Elle les fixa droit dans les yeux pour vérifier que le missile avait atteint son but et tourna les talons pour se diriger vers les ascenseurs.
Cette fois, Emma renonça à la suivre et resta assise à sa table, tendant l’oreille pour écouter les deux internes donner libre cours à leur aigreur :
– Cette salope est aussi bandante qu’odieuse !
– C’est très élégant, Tim. Tu aurais dû lui dire lorsqu’elle était là…
– Putain, Melissa, on bosse quatre-vingts heures par semaine et elle nous traite de branleurs !
– C’est vrai qu’elle est exigeante. Envers les autres comme envers elle-même. C’est quand même le seul chef de service qui accepte de se taper des gardes…
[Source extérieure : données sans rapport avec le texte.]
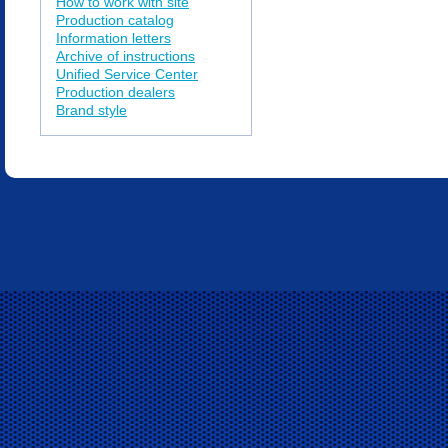
How to work with site
Production catalog
Information letters
Archive of instructions
Unified Service Center
Production dealers
Brand style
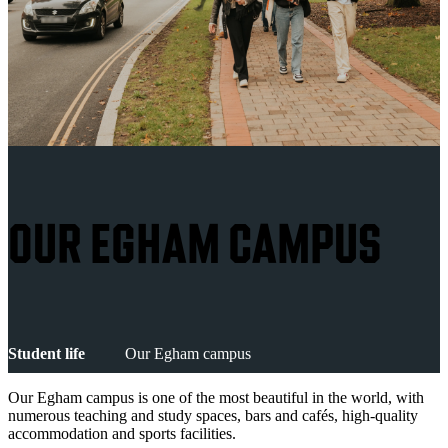
OUR EGHAM CAMPUS
Student life
Our Egham campus
Our Egham campus is one of the most beautiful in the world, with
numerous teaching and study spaces, bars and cafés, high-quality
accommodation and sports facilities.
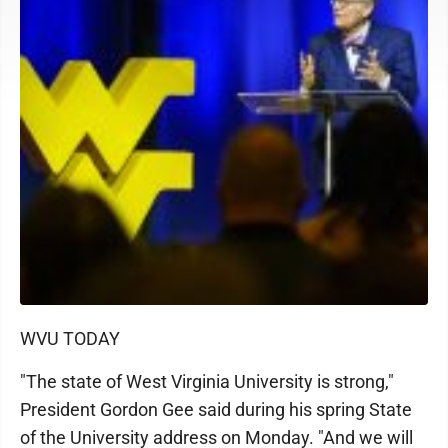
WVU TODAY
"The state of West Virginia University is strong,"
President Gordon Gee said during his spring State
of the University address on Monday. "And we will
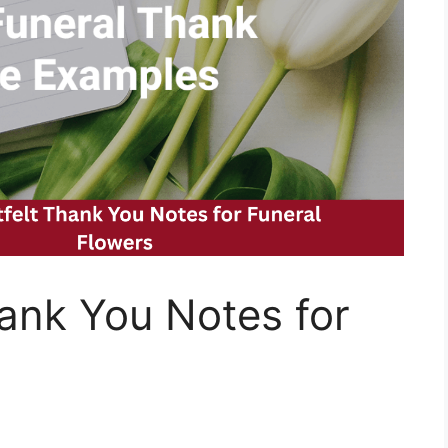
ank You Notes for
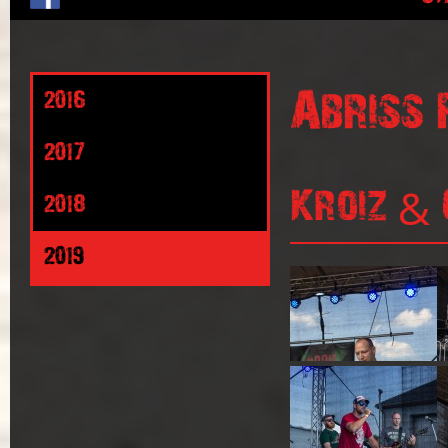
Abriss 
2016
2017
Kroiz & 
2018
2019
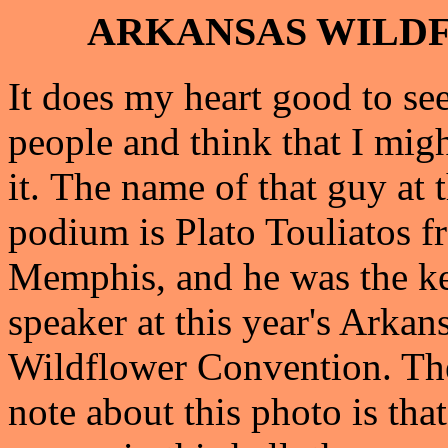
ARKANSAS WILD
It does my heart good to se
people and think that I migh
it.
The name of that guy at 
podium is Plato Touliatos 
Memphis, and he was the k
speaker at this year's Arkan
Wildflower Convention. The
note about this photo is tha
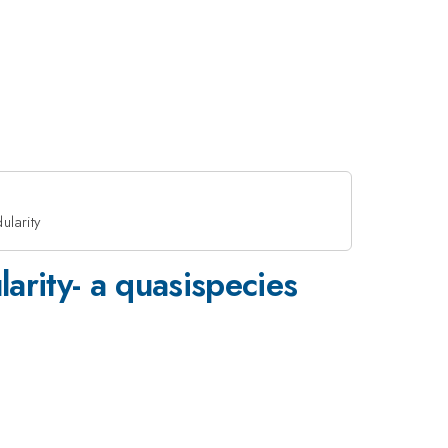
ularity
arity- a quasispecies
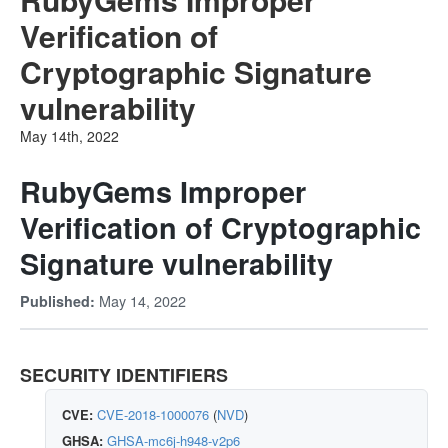
Verification of
Cryptographic Signature
vulnerability
May 14th, 2022
RubyGems Improper
Verification of Cryptographic
Signature vulnerability
May 14, 2022
Published:
SECURITY IDENTIFIERS
CVE:
CVE-2018-1000076
(
NVD
)
GHSA:
GHSA-mc6j-h948-v2p6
– Ce n’est pas une raison pour nous parler comme à des chiens ! Pour qui elle se prend, bordel !
– Pour ce qu’elle est : sans doute le meilleur chirurgien de cet hôpital. Tu savais qu’elle avait obtenu un score de 3 200 à son MCAT1 ? C’est la note la plus élevée depuis la mise en place du test et personne ne l’a jamais dépassée jusqu’à aujourd’hui.
– Tu la trouves si exceptionnelle, vraiment ?
– Elle est brillante, c’est sûr, admit Melissa à contrecœur. Je me demande comment elle a le temps de tout faire : elle bosse ici, au Heart Center, elle dirige un service de chirurgie pédiatrique qu’elle a créé à Jamaica Plain, elle donne des conférences, elle écrit des articles pour les revues médicales les plus prestigieuses, elle est toujours à la pointe de l’innovation dans ses techniques d’opération…
– Donc tu l’admires ?
– Bien sûr. Et en plus, c’est une femme…
– Je ne vois pas ce que ça change.
– Ça change tout. Tu n’as jamais entendu parler de la « double journée » ? Elle doit s’occuper de sa famille, de son mari, de sa fille, de sa maison…
Tim s’étira sur sa chaise. Un long bâillement décrocha sa mâchoire.
– Pour moi, cette femme, c’est Robocop.
Melissa regarda sa montre et but une dernière gorgée de son café.
– On n’est pas à son niveau et on ne le sera probablement jamais, admit-elle, lucide, en se levant. Mais c’est justement ça que je lui reproche : ne pas comprendre que tout le monde n’a pas ses capacités.
Les deux internes poussèrent un long soupir d’accablement. En traînant les pieds, ils se dirigèrent vers les ascenseurs, guère motivés par la perspective de reprendre le travail.
Restée seule, Emma jeta un coup d’œil suspicieux derrière son épaule. Elle en avait appris suffisamment.
Mieux valait ne pas trop s’attarder ici au risque de se faire repérer.
Elle attrapa son sac à dos, mais, au dernier moment, céda néanmoins à la tentation de consulter sa messagerie.